Segment Start: Provided data

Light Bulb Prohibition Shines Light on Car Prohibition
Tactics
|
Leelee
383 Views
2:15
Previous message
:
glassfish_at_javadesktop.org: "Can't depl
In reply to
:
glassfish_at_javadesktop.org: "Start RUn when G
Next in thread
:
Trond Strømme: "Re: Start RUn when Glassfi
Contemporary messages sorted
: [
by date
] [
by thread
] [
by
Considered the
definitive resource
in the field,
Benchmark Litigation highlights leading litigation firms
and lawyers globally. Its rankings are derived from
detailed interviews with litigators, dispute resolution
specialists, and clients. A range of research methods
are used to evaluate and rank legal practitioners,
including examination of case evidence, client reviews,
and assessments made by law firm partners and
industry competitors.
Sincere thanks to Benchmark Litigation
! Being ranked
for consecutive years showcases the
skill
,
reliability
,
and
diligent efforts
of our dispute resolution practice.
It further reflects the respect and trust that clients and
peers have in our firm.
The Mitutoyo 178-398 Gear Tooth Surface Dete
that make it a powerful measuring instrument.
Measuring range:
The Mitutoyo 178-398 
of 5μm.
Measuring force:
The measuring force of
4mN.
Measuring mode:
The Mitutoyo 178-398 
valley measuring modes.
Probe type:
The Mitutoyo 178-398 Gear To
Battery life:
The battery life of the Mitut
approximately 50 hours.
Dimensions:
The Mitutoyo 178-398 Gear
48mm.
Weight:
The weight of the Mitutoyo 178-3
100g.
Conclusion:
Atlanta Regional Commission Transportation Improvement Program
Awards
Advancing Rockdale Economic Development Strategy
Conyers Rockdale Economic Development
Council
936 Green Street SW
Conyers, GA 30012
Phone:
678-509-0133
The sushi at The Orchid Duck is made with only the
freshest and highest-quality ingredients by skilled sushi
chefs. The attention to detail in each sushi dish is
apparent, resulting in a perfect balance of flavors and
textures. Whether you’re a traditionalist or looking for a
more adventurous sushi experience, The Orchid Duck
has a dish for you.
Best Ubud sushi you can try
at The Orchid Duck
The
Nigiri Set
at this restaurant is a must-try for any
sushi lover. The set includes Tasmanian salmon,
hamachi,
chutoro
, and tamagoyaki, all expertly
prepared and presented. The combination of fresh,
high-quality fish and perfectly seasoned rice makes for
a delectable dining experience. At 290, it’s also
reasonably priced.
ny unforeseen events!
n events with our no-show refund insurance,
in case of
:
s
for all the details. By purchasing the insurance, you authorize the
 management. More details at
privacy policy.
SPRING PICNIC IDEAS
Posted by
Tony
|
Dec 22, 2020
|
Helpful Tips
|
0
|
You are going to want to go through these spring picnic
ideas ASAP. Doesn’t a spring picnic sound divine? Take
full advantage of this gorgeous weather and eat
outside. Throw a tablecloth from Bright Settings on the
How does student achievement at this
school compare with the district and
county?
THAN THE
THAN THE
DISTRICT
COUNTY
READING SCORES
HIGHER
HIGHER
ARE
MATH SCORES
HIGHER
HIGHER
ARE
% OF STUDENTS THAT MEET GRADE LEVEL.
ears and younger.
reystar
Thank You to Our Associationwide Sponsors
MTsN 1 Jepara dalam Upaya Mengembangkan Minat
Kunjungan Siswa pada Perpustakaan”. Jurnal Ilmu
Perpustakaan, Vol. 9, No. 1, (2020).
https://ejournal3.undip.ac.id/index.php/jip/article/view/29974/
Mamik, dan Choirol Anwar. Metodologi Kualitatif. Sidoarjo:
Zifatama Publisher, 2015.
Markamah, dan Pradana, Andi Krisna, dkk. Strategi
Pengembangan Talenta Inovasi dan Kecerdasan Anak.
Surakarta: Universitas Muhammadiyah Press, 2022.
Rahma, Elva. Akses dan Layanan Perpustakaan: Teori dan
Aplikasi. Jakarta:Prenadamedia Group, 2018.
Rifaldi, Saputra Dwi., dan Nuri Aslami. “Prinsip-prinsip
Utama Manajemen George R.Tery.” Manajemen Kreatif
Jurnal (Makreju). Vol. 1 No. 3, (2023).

Segment End: Provided data

● Directions for this task
For each record above, write it out again exactly.

● Solution
Light Bulb Prohibition Shines Light on Car Prohibition
Tactics
|
Leelee
383 Views
2:15
Previous message
:
glassfish_at_javadesktop.org: "Can't depl
In reply to
:
glassfish_at_javadesktop.org: "Start RUn when G
Next in thread
:
Trond Strømme: "Re: Start RUn when Glassfi
Contemporary messages sorted
: [
by date
] [
by thread
] [
by
Considered the
definitive resource
in the field,
Benchmark Litigation highlights leading litigation firms
and lawyers globally. Its rankings are derived from
detailed interviews with litigators, dispute resolution
specialists, and clients. A range of research methods
are used to evaluate and rank legal practitioners,
including examination of case evidence, client reviews,
and assessments made by law firm partners and
industry competitors.
Sincere thanks to Benchmark Litigation
! Being ranked
for consecutive years showcases the
skill
,
reliability
,
and
diligent efforts
of our dispute resolution practice.
It further reflects the respect and trust that clients and
peers have in our firm.
The Mitutoyo 178-398 Gear Tooth Surface Dete
that make it a powerful measuring instrument.
Measuring range:
The Mitutoyo 178-398 
of 5μm.
Measuring force:
The measuring force of
4mN.
Measuring mode:
The Mitutoyo 178-398 
valley measuring modes.
Probe type:
The Mitutoyo 178-398 Gear To
Battery life:
The battery life of the Mitut
approximately 50 hours.
Dimensions:
The Mitutoyo 178-398 Gear
48mm.
Weight:
The weight of the Mitutoyo 178-3
100g.
Conclusion:
Atlanta Regional Commission Transportation Improvement Program
Awards
Advancing Rockdale Economic Development Strategy
Conyers Rockdale Economic Development
Council
936 Green Street SW
Conyers, GA 30012
Phone:
678-509-0133
The sushi at The Orchid Duck is made with only the
freshest and highest-quality ingredients by skilled sushi
chefs. The attention to detail in each sushi dish is
apparent, resulting in a perfect balance of flavors and
textures. Whether you’re a traditionalist or looking for a
more adventurous sushi experience, The Orchid Duck
has a dish for you.
Best Ubud sushi you can try
at The Orchid Duck
The
Nigiri Set
at this restaurant is a must-try for any
sushi lover. The set includes Tasmanian salmon,
hamachi,
chutoro
, and tamagoyaki, all expertly
prepared and presented. The combination of fresh,
high-quality fish and perfectly seasoned rice makes for
a delectable dining experience. At 290, it’s also
reasonably priced.
ny unforeseen events!
n events with our no-show refund insurance,
in case of
:
s
for all the details. By purchasing the insurance, you authorize the
 management. More details at
privacy policy.
SPRING PICNIC IDEAS
Posted by
Tony
|
Dec 22, 2020
|
Helpful Tips
|
0
|
You are going to want to go through these spring picnic
ideas ASAP. Doesn’t a spring picnic sound divine? Take
full advantage of this gorgeous weather and eat
outside. Throw a tablecloth from Bright Settings on the
How does student achievement at this
school compare with the district and
county?
THAN THE
THAN THE
DISTRICT
COUNTY
READING SCORES
HIGHER
HIGHER
ARE
MATH SCORES
HIGHER
HIGHER
ARE
% OF STUDENTS THAT MEET GRADE LEVEL.
ears and younger.
reystar
Thank You to Our Associationwide Sponsors
MTsN 1 Jepara dalam Upaya Mengembangkan Minat
Kunjungan Siswa pada Perpustakaan”. Jurnal Ilmu
Perpustakaan, Vol. 9, No. 1, (2020).
https://ejournal3.undip.ac.id/index.php/jip/article/view/29974/
Mamik, dan Choirol Anwar. Metodologi Kualitatif. Sidoarjo:
Zifatama Publisher, 2015.
Markamah, dan Pradana, Andi Krisna, dkk. Strategi
Pengembangan Talenta Inovasi dan Kecerdasan Anak.
Surakarta: Universitas Muhammadiyah Press, 2022.
Rahma, Elva. Akses dan Layanan Perpustakaan: Teori dan
Aplikasi. Jakarta:Prenadamedia Group, 2018.
Rifaldi, Saputra Dwi., dan Nuri Aslami. “Prinsip-prinsip
Utama Manajemen George R.Tery.” Manajemen Kreatif
Jurnal (Makreju). Vol. 1 No. 3, (2023).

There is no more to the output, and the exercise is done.